Albert A. List College of Jewish Studies
- Type: Private
- Established: 1909
- Dean: Amy Kalmanofsky
- Undergraduates: 195
- Location: New York City, New York, United States
- Campus: Urban;
- Mascot: Heffy the Red Heifer
- Website: www.jtsa.edu/school/list-college/

= List College =

Undergraduate school of the Jewish Theological Seminary of America (JTS)

The Albert A. List College of Jewish Studies, known simply as List College, is the undergraduate school of the Jewish Theological Seminary of America (JTS). It was founded by Solomon Schechter in 1909 as the Teachers Institute with the original goal of training American Jewish educators. List College is closely affiliated with Columbia University; with all List College students enrolled in dual-degree programs at either Columbia University or Barnard College.

==History==

As chancellor of JTS, Solomon Schechter established the Teachers Institute as the undergraduate division of the seminary in 1909. The primary goal of the Teachers Institute was to train young Jewish educators. A co-educational school from its inception, the Teachers Institute was one of the few places in the country where women could study Judaics on a collegiate level. Mordecai Kaplan served as the school's first dean; his leadership and vision led to early successes. In 1931 a second undergraduate division, the Seminary College of Jewish Studies, was established for the education of Jewish lay-leaders.
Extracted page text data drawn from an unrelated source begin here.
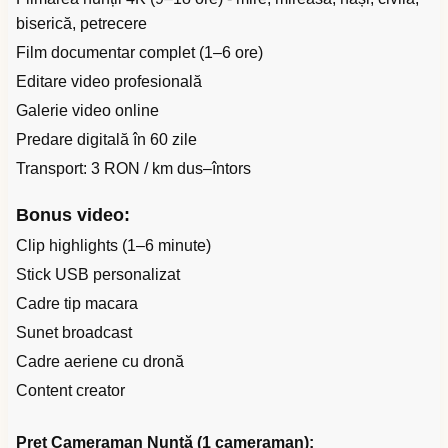
biserică, petrecere
Film documentar complet (1–6 ore)
Editare video profesională
Galerie video online
Predare digitală în 60 zile
Transport: 3 RON / km dus–întors
Bonus video:
Clip highlights (1–6 minute)
Stick USB personalizat
Cadre tip macara
Sunet broadcast
Cadre aeriene cu dronă
Content creator
Preț Cameraman Nuntă (1 cameraman):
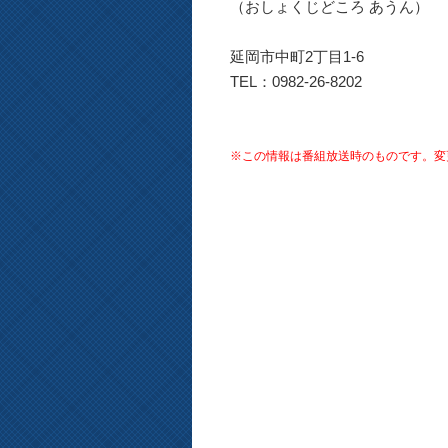
（おしょくじどころ あうん）
延岡市中町2丁目1-6
TEL：0982-26-8202
※この情報は番組放送時のものです。変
In 1953, the scope of List College was greatly broadened by the establishment of a joint program with Columbia University, enabling students to simultaneously earn two bachelor's degrees—one from each school. A similar program for women only was created in conjunction with Barnard College in 1979. The Seminary College of Jewish Studies-Teachers Institute was renamed the Albert A. List College of Jewish Studies in 1986 in honor of a philanthropic donation to JTS. Students who attend List College today represent a wide spectrum of religious backgrounds, with many reasons for attending the program. While the original intention of the Teachers Institute was to train young Jewish educators, List College students pursue a variety of career paths upon completion of the program.

==Academics==

List College grants a degree of Bachelor of Arts in twelve formal Judaic Studies majors ranging from Bible to Jewish Women's Studies. Students may also design their own interdisciplinary majors with institutional approval. All students concurrently pursue a second B.A. from either Columbia University or Barnard College—dual-degree programs entitled the Joint Program and the Double Degree Program respectively.

The college is need-blind for domestic applicants.